►

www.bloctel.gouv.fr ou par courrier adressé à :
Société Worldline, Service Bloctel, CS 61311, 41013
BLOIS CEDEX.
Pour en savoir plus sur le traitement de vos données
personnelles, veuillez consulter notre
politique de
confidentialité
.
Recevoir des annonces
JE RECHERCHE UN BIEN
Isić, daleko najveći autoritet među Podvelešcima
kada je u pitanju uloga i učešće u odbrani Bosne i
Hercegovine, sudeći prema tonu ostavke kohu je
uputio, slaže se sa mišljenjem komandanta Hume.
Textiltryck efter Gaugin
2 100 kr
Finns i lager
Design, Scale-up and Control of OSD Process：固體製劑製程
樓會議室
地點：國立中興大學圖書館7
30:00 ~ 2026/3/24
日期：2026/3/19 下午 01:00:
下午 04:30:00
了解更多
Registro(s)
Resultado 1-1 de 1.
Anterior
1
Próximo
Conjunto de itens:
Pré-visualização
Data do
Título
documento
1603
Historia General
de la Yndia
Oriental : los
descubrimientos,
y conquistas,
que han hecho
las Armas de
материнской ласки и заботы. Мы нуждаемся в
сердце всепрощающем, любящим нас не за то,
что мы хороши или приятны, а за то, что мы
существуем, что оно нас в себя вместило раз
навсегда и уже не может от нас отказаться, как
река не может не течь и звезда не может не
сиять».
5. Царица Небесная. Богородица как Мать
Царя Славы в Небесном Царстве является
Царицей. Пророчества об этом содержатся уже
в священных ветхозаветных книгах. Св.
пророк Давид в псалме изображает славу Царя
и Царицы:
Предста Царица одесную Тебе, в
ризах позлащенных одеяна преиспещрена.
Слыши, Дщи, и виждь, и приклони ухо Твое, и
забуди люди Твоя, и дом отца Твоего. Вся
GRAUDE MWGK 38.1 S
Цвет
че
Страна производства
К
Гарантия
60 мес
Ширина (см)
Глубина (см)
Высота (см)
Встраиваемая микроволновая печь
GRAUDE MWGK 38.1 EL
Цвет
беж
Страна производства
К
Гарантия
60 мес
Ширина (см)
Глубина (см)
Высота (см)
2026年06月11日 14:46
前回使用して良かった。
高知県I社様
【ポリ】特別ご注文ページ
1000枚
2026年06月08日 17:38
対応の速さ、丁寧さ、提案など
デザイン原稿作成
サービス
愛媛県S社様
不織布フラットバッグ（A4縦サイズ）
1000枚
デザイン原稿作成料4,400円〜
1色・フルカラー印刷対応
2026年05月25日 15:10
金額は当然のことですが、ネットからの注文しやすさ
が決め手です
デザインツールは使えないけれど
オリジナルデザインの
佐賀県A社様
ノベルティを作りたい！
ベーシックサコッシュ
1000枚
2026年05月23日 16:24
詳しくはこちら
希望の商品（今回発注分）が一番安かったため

◄

_EXERCISE REQUIREMENTS_
Begin with the line that contains "2026年05月23日 16:24" and end with the last line of the records; set down every line in that span exactly, and nothing else.

_ANSWER BOX_
2026年05月23日 16:24
詳しくはこちら
希望の商品（今回発注分）が一番安かったため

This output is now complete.